Unlike other Chinese temples, the Cheng Hoon Teng does not employ door gods. Instead the doors are guarded by the famous Taoist monks, The Eight Immortals. At the outer gate are the Eight Immortals on the animals that they ride on. At the entrance to the main hall, the Eight Immortals are no longer shown as humans, but are instead symbolized as dragons with four claws. Within their claws are the Eight Immortals' instruments, namely the flute, knife, lotus and fan. These dragon representations are called Ar Enn Pak Sien, or Hidden Eight Immortals.

On the walls are the Eighteen Lorhans, now encased behind glass. Their depictions have almost disappeared under centuries of smoke.
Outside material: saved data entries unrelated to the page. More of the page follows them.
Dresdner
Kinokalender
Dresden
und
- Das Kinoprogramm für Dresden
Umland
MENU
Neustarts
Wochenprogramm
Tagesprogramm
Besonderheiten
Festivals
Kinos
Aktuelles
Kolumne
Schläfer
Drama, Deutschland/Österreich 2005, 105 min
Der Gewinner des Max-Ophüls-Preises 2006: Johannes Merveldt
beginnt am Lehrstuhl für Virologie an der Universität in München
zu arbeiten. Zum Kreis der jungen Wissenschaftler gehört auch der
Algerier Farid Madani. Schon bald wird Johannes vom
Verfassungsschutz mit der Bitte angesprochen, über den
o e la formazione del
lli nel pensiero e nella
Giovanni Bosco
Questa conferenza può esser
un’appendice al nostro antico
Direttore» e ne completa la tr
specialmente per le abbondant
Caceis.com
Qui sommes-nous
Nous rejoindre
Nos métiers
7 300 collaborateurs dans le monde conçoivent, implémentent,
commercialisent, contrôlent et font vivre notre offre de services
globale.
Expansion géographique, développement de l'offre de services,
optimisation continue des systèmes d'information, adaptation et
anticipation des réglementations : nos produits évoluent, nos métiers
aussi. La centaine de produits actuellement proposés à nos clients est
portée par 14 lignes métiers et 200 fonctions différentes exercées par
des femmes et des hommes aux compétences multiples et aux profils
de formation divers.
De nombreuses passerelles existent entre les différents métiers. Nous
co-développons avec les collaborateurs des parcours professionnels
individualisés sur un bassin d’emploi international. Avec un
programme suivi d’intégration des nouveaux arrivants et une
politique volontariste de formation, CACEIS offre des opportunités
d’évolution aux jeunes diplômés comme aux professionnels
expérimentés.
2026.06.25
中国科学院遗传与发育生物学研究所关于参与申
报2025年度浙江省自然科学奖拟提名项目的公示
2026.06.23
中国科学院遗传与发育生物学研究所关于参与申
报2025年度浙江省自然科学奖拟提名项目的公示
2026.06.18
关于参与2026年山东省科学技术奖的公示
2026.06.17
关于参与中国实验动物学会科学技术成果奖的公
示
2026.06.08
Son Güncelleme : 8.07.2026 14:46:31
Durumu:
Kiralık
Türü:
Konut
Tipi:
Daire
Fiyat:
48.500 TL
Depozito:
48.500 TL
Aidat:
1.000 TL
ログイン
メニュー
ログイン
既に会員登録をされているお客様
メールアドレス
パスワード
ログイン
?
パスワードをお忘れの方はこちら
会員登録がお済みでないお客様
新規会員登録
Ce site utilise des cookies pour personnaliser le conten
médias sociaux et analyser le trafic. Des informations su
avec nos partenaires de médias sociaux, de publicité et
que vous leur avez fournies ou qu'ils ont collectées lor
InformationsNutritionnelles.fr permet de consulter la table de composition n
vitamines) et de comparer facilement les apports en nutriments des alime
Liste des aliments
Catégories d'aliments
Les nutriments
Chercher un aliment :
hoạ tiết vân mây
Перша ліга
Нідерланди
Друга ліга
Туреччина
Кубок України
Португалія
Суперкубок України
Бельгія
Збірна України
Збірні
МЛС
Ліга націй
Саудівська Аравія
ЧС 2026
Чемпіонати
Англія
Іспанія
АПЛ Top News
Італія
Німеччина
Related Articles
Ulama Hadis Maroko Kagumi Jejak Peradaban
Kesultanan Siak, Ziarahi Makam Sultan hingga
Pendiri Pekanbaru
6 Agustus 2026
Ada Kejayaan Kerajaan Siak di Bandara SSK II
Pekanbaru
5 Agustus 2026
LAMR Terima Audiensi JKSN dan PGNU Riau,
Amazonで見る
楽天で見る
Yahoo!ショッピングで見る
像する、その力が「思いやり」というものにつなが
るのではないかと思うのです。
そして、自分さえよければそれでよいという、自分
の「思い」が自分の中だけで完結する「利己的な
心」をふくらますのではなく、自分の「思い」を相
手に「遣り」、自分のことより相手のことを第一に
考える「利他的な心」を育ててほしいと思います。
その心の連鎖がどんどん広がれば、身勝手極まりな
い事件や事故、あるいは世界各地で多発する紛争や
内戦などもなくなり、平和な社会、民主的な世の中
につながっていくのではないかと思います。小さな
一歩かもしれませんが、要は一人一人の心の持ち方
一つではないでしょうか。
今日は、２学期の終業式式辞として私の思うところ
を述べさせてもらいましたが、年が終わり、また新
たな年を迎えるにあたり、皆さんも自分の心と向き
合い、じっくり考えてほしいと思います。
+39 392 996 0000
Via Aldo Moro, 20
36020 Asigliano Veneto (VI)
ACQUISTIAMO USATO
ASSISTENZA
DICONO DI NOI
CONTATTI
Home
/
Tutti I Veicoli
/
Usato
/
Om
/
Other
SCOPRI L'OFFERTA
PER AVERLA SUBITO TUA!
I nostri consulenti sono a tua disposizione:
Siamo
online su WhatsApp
On the outside of the main hall are columns with gold calligraphy in cao-shu, a grass style script. It was written by Robert van Gulik (1910-1967), a Dutch diplomat and authority in Chinese culture and history.

Within the grounds of the Cheng Hoon Teng are stelae, stone tables commemorating special events. A lot of travel books as well as Internet sites mention that there is a stone inscription here that was brought by Admiral Cheng Ho. Probably what Cheng Ho brought was similar, but the stelae in Cheng Hoon Teng Temple are definitely not the stone inscription brought by Cheng Ho. Due to similarity when transcribed into English - the Cheng in "Cheng Hoon Teng" and "Cheng Ho" sounds the same in English, but are different words in Chinese.

The oldest relic in the temple is the stela dating to 1685. It is in fact a thank you note to Kapitan China Lee Wei King, commemorating his donating of a piece of land to the Chinese community for the purpose of a Chinese burial ground. This burial ground of course refers to the one at Bukit China, which has no connection with Cheng Ho whatsoever.

The way of depicting year, as appearing on the stone tablet is now no longer in use in present-day Chinese. Instead of following a numerical numbering of years, the Chinese at that time calculate the year in accordance to the reign of Chinese Emperors, of which each emperor's reign carries a specific name. Around 1685, when the tablet was carved, it was Qing Dynasty (1644-1911), when the Manchurians ruled over China. But the Han Chinese refused to acknowledge the Manchurian emperors, considering Manchurians and everybody else barbarians. Hence, instead of representing the year according to the Qing Emperor's reign, the stone inscription stated that "the dragon has flown", meaning it is after the Ming Dynasty.

The walls of the temples are all painted with limewash. In the olden days, lime was used instead of cement. Everything was derived from natural sources. The lime comes from the oyster shells and soot from charcoal.